Shame has been marketed as a film about sex addiction and carries an 18 certificate (NC17 in the US) with much hype surrounding Michael Fassbender's nudity. I thought it was an intellectually engaging film - and very pointedly unerotic - and I don't buy that it is about sex addiction. The addiction is the symptom, not the cause. This review pokes at some uncomfortable things (spoilers).

Visually it is just stunning as you would expect from a director rooted in visual art: scenes are very deliberately framed, long shots are used to great effect, and the film is drenched in blue-grey hues. McQueen also uses reflective surfaces very effectively hinting at Brandon's fractured Self. I noted a meta-commentary running throughout the film: Brandon rides the New York subway a great deal and the trains have posters framing Fassbender's face: Medical EnhancementA Work In Progress etc. Every single detail matters in this film.

Every single detail matters in this film, so I wonder about some  things. Brandon dresses in well-made, yet bland clothes and lives in a stark apartment where you would be hard pressed to find anything expressing personality - except for his records which are all on vinyl. We see him placing a needle on the record (Glenn Gould's The Goldberg Variations) - in a film so careful about each frame, that tiny detail nags.
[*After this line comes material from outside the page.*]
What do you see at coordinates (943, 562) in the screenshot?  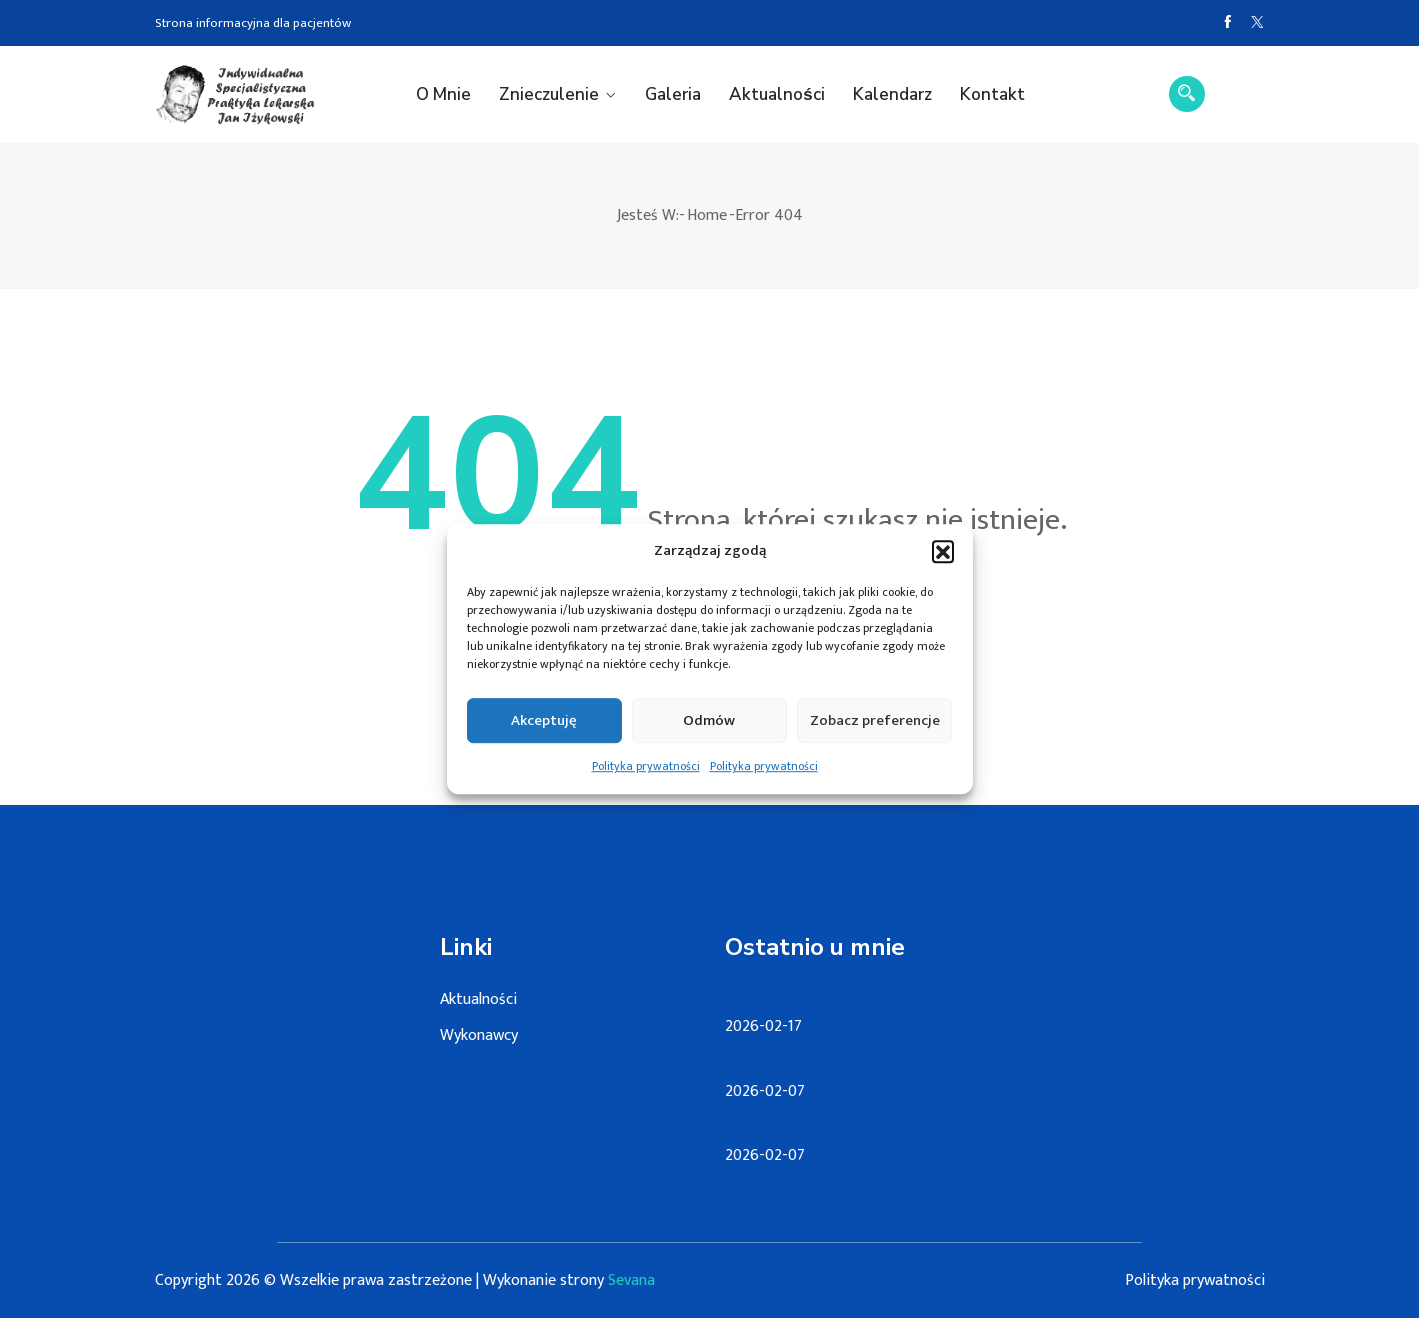 I see `[button]` at bounding box center [943, 562].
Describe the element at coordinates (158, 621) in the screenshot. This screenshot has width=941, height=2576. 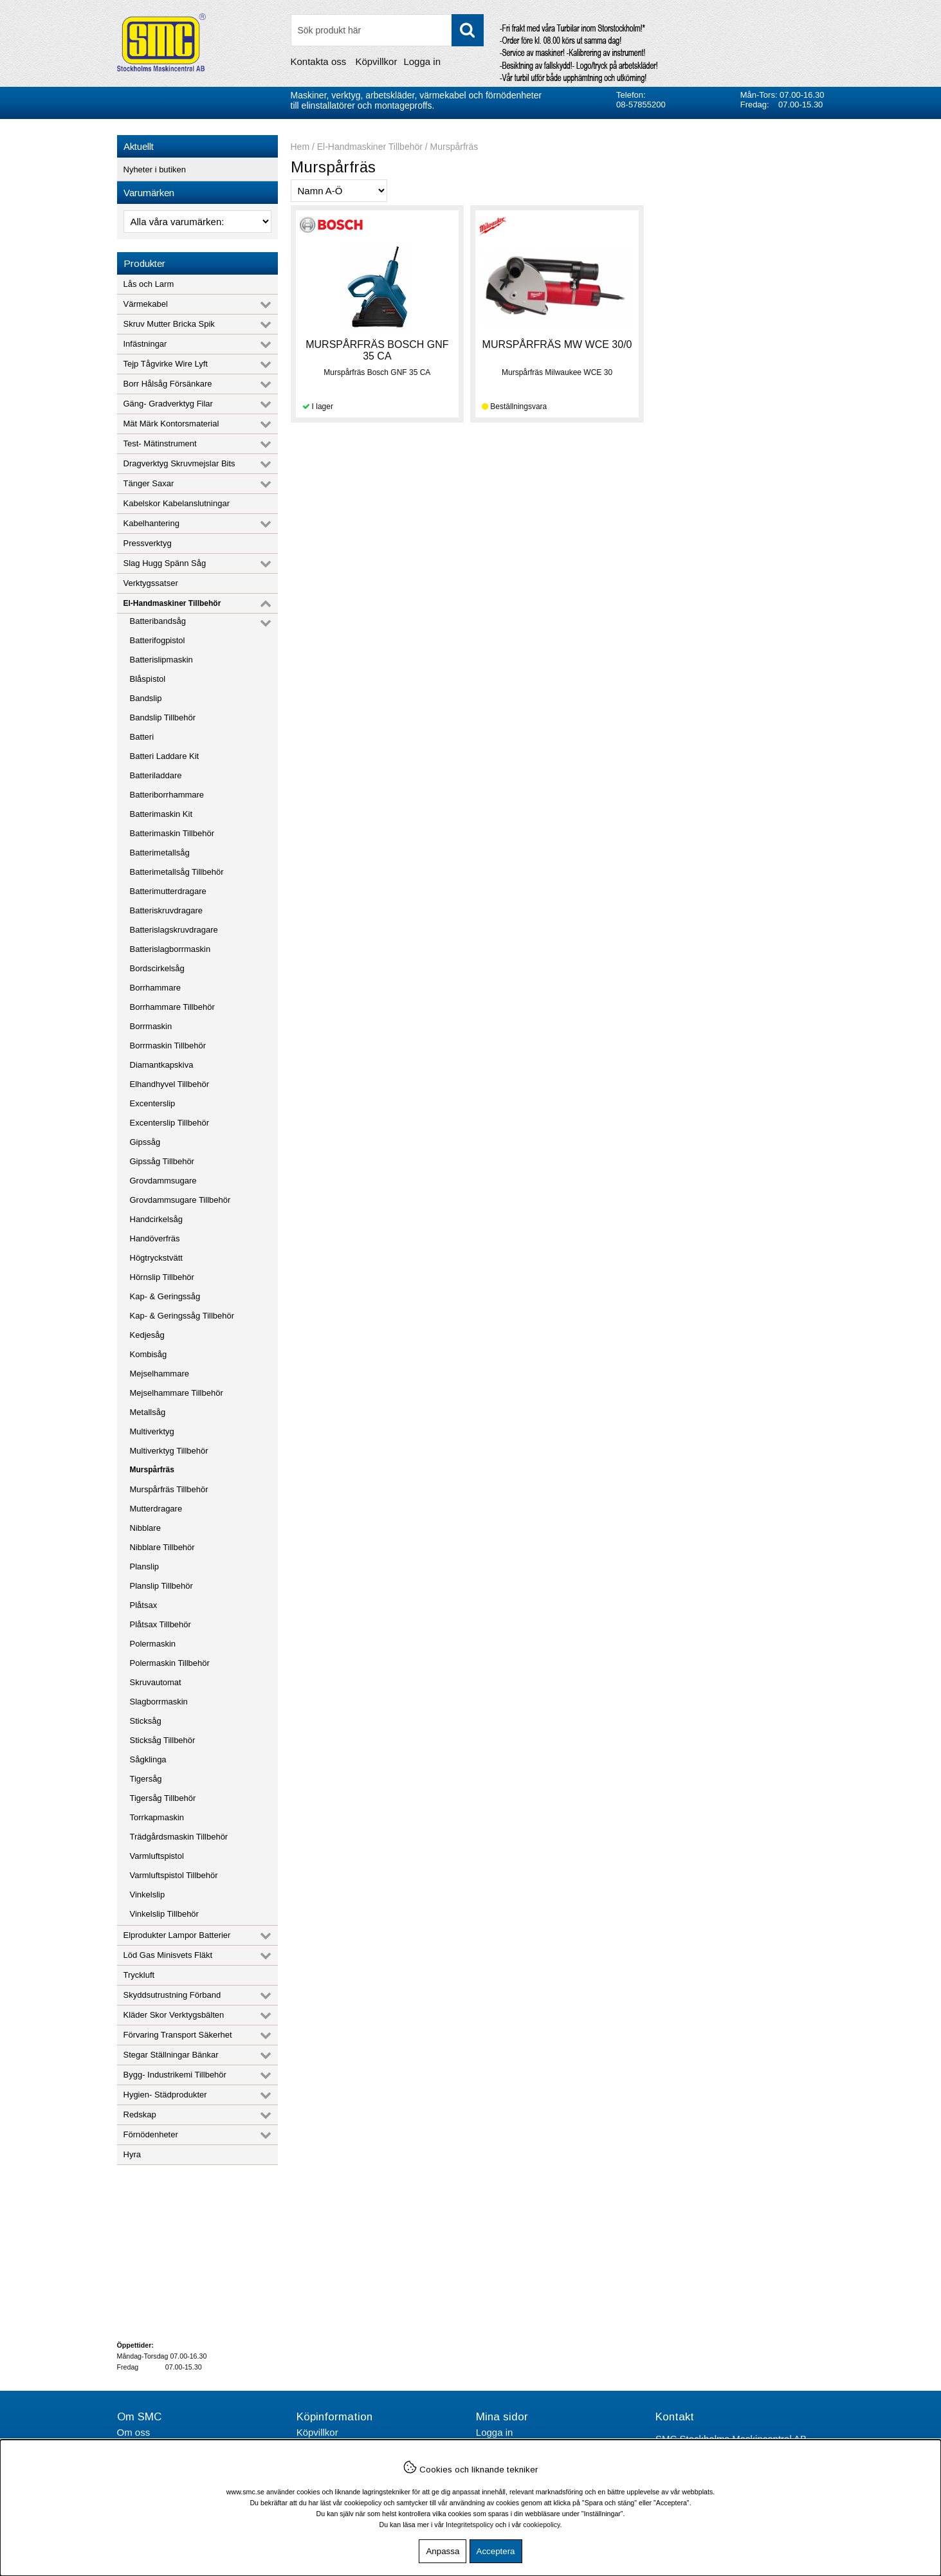 I see `Batteribandsåg` at that location.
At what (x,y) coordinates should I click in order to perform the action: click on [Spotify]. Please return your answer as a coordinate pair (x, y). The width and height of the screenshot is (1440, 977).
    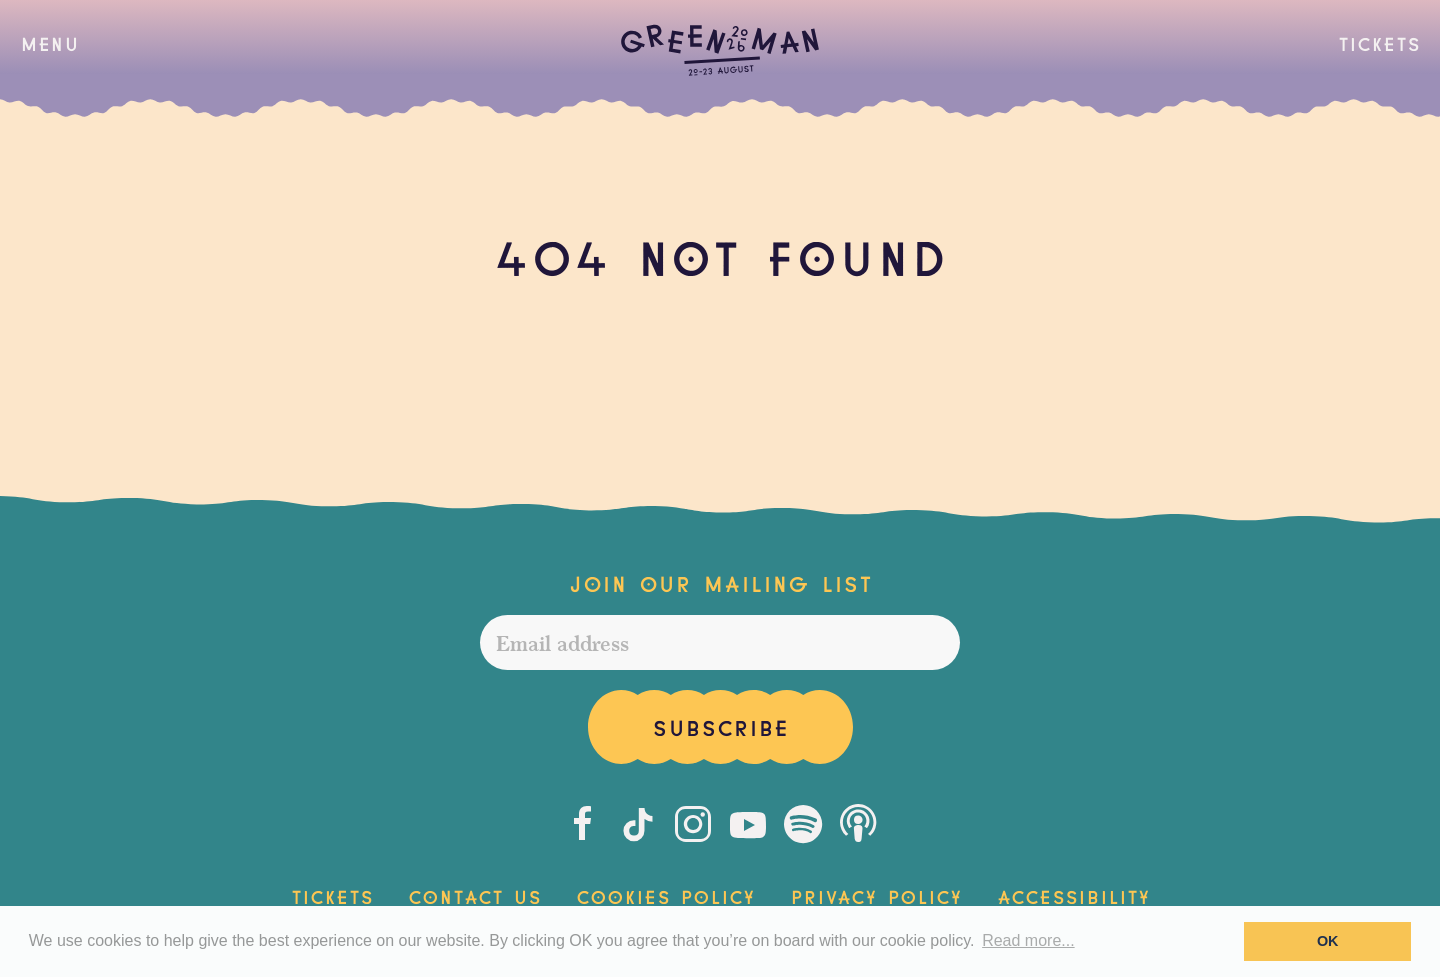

My good friend Anne saw Shame yesterday as well and we had a long conversation over the phone about it. She liked it as much as me - although like is a strange word to use in this context. It is a thought-provoking film, it is a beautiful film, but it is not a film for everyone. I think it will stay with me for a long time.

On The Silver Screen

I have seen this link in various places today: Movies From An Alternate Universe. Asking the audience to re-imagine well-known films, the site wonders just who would have starred in a 1950s version of "Drive" or an early 1960s version of "The Hangover"? (The answers are obvious: James Dean is a proto-Gosling; Lemmon/Martin/Lewis are pitch-perfect too). It is a post-postmodern idea that does away with linear time and coherent history. The time is out of joint. Films we know to draw upon the past suddenly become the past - witness the almost lazy re-configuration of "2001" into a Fritz Lang Art Deco futurist epic - and so we have to ask ourselves the age-old question: what is really new?

Or you could do what I did with friends: continue the re-configuration of film history: imagine a 1980s version of "Brokeback Mountain"? A 1940s version of "Pretty Woman"? What about a 1960s version of "Lost In Translation"? The possibilities are endless - and intriguing.

More fun with film: Stephen Wildish is a UK graphic designer who has done some brilliant film alphabets (among other great work - seriously, check out his site). See if you can identify all of these: 1960s, 1970s, 1980s, 1990s, and 2000s.

Finally, I like my pop culture hot & irreverent served with smart snark. I get it from Pajiba most days and I like many of their features such as the Career Assessment and their Guides to everything under the sun. It is not highbrow but it's funny. For slightly more highbrow pieces, I would recommend  The Hairpin's look at Classic Hollywood (it is hardly Pauline Kael but it mixes its Classic Hollywood gossip with astute film readings) and also Clothes On Film which delivers sharp sartorial analysis.

PS. Most of these links would quite possibly not be available or would contain illegal material if SOPA & PIPA were made law. Just in case you wonder why you the non-US citizen should care.